Ele acorda, tenta fazer a barba que logo
cresce novamente, existe um pentagrama em seu peito, seus sentidos estão
aguçados e alguns flashs em sua cabeça... mas nada de muito anormal na vida e
um bêbado, ele apenas coloca a roupa e parte para a cena de um crime – a do
candidato a prefeito. O corpo esta jogado em uma arvore, com um pedaço do
pescoço arrancado, cheio de cortes, entretanto tem uma seringa em sua mão. Logo
a causa da morte foi? Isso mesmo, overdose. Aqui vemos mais uma ironia quanto
ao trabalho da policia, que muitas vezes para evitar trabalho, ou até mesmo
interesses políticos, acaba deturpando um pouquinho a causa da morte.

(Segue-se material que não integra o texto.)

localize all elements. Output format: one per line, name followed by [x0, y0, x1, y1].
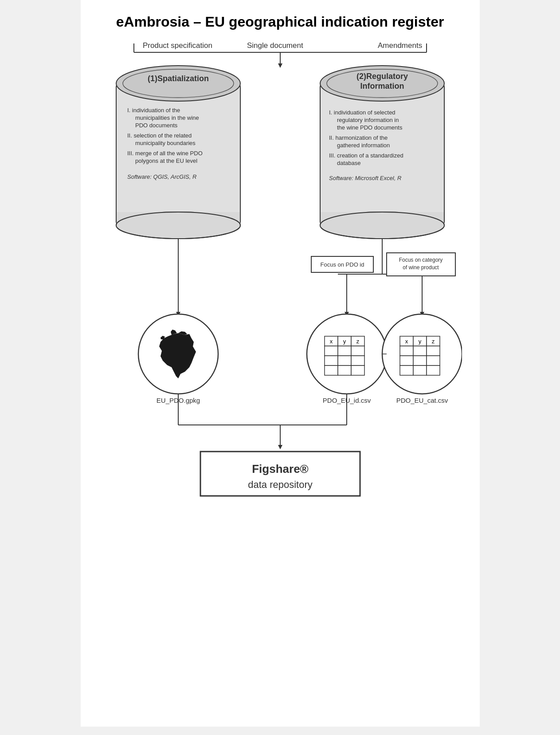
svg-text:(2)Regulatory: (2)Regulatory	[356, 72, 407, 81]
svg-text:polygons at the EU level: polygons at the EU level	[135, 157, 197, 164]
svg-text:Single document: Single document	[247, 41, 303, 50]
svg-text:z: z	[431, 338, 435, 345]
svg-rect-61	[325, 346, 338, 356]
svg-rect-86	[427, 366, 440, 375]
diagram-svg: Product specification Single document Am…	[98, 39, 462, 704]
svg-text:I.    individuation of selecte: I. individuation of selected	[329, 109, 396, 116]
svg-text:y: y	[418, 338, 421, 345]
svg-rect-82	[413, 356, 427, 366]
svg-rect-67	[325, 366, 338, 375]
svg-text:(1)Spatialization: (1)Spatialization	[147, 74, 208, 83]
svg-rect-66	[351, 356, 364, 366]
svg-text:Focus on PDO id: Focus on PDO id	[320, 261, 364, 268]
svg-rect-64	[325, 356, 338, 366]
svg-text:x: x	[329, 338, 333, 345]
svg-rect-65	[338, 356, 351, 366]
svg-text:Amendments: Amendments	[378, 41, 422, 50]
svg-text:Product specification: Product specification	[143, 41, 212, 50]
svg-text:of wine product: of wine product	[403, 264, 439, 271]
svg-text:Figshare®: Figshare®	[252, 462, 309, 476]
svg-marker-4	[278, 63, 282, 68]
svg-rect-68	[338, 366, 351, 375]
svg-rect-63	[351, 346, 364, 356]
svg-text:x: x	[405, 338, 408, 345]
svg-text:II.   selection of the related: II. selection of the related	[127, 132, 192, 139]
svg-text:III.  creation of a standardiz: III. creation of a standardized	[329, 152, 403, 159]
svg-marker-94	[278, 445, 282, 449]
svg-rect-81	[400, 356, 413, 366]
svg-text:the wine PDO documents: the wine PDO documents	[337, 124, 403, 131]
svg-rect-12	[117, 212, 240, 228]
svg-rect-27	[321, 212, 444, 228]
svg-text:II.   harmonization of the: II. harmonization of the	[329, 134, 388, 141]
svg-point-9	[116, 66, 240, 101]
svg-text:Information: Information	[360, 82, 404, 90]
svg-rect-78	[400, 346, 413, 356]
svg-rect-79	[413, 346, 427, 356]
svg-text:y: y	[343, 338, 346, 345]
svg-rect-84	[400, 366, 413, 375]
svg-text:municipality boundaries: municipality boundaries	[135, 140, 196, 146]
svg-text:I.    individuation of the: I. individuation of the	[127, 107, 180, 114]
svg-text:data repository: data repository	[248, 479, 313, 490]
svg-text:z: z	[356, 338, 359, 345]
svg-text:III.  merge of all the wine PD: III. merge of all the wine PDO	[127, 150, 203, 157]
svg-text:municipalities in the wine: municipalities in the wine	[135, 114, 199, 121]
svg-rect-83	[427, 356, 440, 366]
main-title: eAmbrosia – EU geographical indication r…	[98, 13, 462, 30]
svg-text:database: database	[337, 160, 361, 166]
svg-text:gathered information: gathered information	[337, 142, 390, 149]
page: eAmbrosia – EU geographical indication r…	[81, 0, 480, 727]
svg-text:Software: QGIS, ArcGIS, R: Software: QGIS, ArcGIS, R	[127, 173, 196, 180]
svg-text:PDO documents: PDO documents	[135, 122, 178, 129]
svg-rect-80	[427, 346, 440, 356]
svg-text:Focus on category: Focus on category	[399, 257, 443, 263]
svg-rect-85	[413, 366, 427, 375]
svg-text:Software: Microsoft Excel, R: Software: Microsoft Excel, R	[329, 175, 401, 181]
svg-text:regulatory information in: regulatory information in	[337, 117, 399, 123]
svg-rect-62	[338, 346, 351, 356]
svg-rect-69	[351, 366, 364, 375]
svg-text:PDO_EU_cat.csv: PDO_EU_cat.csv	[396, 397, 448, 404]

A morte acaba gerando repercussões, tanto
na cidade quanto no próprio Lou. Primeiro porque a prefeita diz que devido a
circunstancias talvez seja melhor cancelar o festival, e segundo porque, ao
conversar com sua parceira de policia, ela relembra que a ultima vez que o
festival foi cancelado as circunstancias eram parecidas, e dá a entender que
era alguém próximo a Lou.
*
Há muita literatura
e filmes sobre lobisomens, e é interessante notar que em muitos casos a
licantropia está muito ligado a mudanças, não apenas físicas, mas também
psicológicas, algo que já vimos no Um lobisomem americano em Londres,
por exemplo. Claro que logo que vemos lobisomens já partimos pra uma visão
fantástica, porém também podemos partir pra uma leitura simbológica: a quebra
do padrão, a aproximação do lado animal, personificação de medo e perigo, etc.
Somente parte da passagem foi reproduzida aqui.